== PROVIDED RECORDS
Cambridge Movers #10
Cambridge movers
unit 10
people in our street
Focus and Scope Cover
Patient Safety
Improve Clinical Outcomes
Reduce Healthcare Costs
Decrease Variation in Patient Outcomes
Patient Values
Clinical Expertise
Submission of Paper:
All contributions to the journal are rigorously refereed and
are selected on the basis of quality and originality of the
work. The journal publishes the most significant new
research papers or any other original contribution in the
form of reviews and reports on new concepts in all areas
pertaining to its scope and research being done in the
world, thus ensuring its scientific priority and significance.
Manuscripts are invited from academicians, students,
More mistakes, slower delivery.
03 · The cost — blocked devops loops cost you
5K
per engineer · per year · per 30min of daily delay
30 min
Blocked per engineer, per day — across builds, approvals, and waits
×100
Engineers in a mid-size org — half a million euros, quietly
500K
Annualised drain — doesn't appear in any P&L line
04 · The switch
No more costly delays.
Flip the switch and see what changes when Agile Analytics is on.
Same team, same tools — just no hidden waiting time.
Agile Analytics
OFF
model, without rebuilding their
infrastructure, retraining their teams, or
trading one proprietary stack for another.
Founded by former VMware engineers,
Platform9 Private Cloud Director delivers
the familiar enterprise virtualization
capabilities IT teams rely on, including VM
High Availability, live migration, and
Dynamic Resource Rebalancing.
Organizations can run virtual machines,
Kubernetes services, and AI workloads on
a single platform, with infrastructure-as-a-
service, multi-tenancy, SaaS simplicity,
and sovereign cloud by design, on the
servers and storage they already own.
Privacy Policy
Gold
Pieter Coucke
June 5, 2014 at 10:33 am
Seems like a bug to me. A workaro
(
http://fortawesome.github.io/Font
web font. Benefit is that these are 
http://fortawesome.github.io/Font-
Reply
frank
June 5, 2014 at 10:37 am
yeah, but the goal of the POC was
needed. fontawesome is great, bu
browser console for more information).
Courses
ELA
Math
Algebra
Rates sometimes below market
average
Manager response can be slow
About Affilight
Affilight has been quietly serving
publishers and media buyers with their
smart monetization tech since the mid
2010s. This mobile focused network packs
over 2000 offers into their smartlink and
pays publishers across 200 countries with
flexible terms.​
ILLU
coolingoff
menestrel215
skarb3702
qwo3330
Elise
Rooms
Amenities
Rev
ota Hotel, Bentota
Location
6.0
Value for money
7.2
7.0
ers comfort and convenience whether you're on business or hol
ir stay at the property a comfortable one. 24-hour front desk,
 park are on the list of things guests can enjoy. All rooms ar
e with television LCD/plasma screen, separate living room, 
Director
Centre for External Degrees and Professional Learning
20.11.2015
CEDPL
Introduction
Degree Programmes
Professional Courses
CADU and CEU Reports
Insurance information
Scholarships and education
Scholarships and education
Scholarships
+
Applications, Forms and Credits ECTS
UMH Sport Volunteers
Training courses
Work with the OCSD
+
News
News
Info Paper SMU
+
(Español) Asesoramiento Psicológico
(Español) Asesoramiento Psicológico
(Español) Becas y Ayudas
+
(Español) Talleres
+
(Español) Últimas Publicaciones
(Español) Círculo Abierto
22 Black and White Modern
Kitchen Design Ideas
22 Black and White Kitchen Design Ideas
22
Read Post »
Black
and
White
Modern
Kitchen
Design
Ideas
====
• _WHAT THIS TASK INVOLVES_: Copy all of the entries above exactly as shown.

• _EXERCISE RESULT_:
Cambridge Movers #10
Cambridge movers
unit 10
people in our street
Focus and Scope Cover
Patient Safety
Improve Clinical Outcomes
Reduce Healthcare Costs
Decrease Variation in Patient Outcomes
Patient Values
Clinical Expertise
Submission of Paper:
All contributions to the journal are rigorously refereed and
are selected on the basis of quality and originality of the
work. The journal publishes the most significant new
research papers or any other original contribution in the
form of reviews and reports on new concepts in all areas
pertaining to its scope and research being done in the
world, thus ensuring its scientific priority and significance.
Manuscripts are invited from academicians, students,
More mistakes, slower delivery.
03 · The cost — blocked devops loops cost you
5K
per engineer · per year · per 30min of daily delay
30 min
Blocked per engineer, per day — across builds, approvals, and waits
×100
Engineers in a mid-size org — half a million euros, quietly
500K
Annualised drain — doesn't appear in any P&L line
04 · The switch
No more costly delays.
Flip the switch and see what changes when Agile Analytics is on.
Same team, same tools — just no hidden waiting time.
Agile Analytics
OFF
model, without rebuilding their
infrastructure, retraining their teams, or
trading one proprietary stack for another.
Founded by former VMware engineers,
Platform9 Private Cloud Director delivers
the familiar enterprise virtualization
capabilities IT teams rely on, including VM
High Availability, live migration, and
Dynamic Resource Rebalancing.
Organizations can run virtual machines,
Kubernetes services, and AI workloads on
a single platform, with infrastructure-as-a-
service, multi-tenancy, SaaS simplicity,
and sovereign cloud by design, on the
servers and storage they already own.
Privacy Policy
Gold
Pieter Coucke
June 5, 2014 at 10:33 am
Seems like a bug to me. A workaro
(
http://fortawesome.github.io/Font
web font. Benefit is that these are 
http://fortawesome.github.io/Font-
Reply
frank
June 5, 2014 at 10:37 am
yeah, but the goal of the POC was
needed. fontawesome is great, bu
browser console for more information).
Courses
ELA
Math
Algebra
Rates sometimes below market
average
Manager response can be slow
About Affilight
Affilight has been quietly serving
publishers and media buyers with their
smart monetization tech since the mid
2010s. This mobile focused network packs
over 2000 offers into their smartlink and
pays publishers across 200 countries with
flexible terms.​
ILLU
coolingoff
menestrel215
skarb3702
qwo3330
Elise
Rooms
Amenities
Rev
ota Hotel, Bentota
Location
6.0
Value for money
7.2
7.0
ers comfort and convenience whether you're on business or hol
ir stay at the property a comfortable one. 24-hour front desk,
 park are on the list of things guests can enjoy. All rooms ar
e with television LCD/plasma screen, separate living room, 
Director
Centre for External Degrees and Professional Learning
20.11.2015
CEDPL
Introduction
Degree Programmes
Professional Courses
CADU and CEU Reports
Insurance information
Scholarships and education
Scholarships and education
Scholarships
+
Applications, Forms and Credits ECTS
UMH Sport Volunteers
Training courses
Work with the OCSD
+
News
News
Info Paper SMU
+
(Español) Asesoramiento Psicológico
(Español) Asesoramiento Psicológico
(Español) Becas y Ayudas
+
(Español) Talleres
+
(Español) Últimas Publicaciones
(Español) Círculo Abierto
22 Black and White Modern
Kitchen Design Ideas
22 Black and White Kitchen Design Ideas
22
Read Post »
Black
and
White
Modern
Kitchen
Design
Ideas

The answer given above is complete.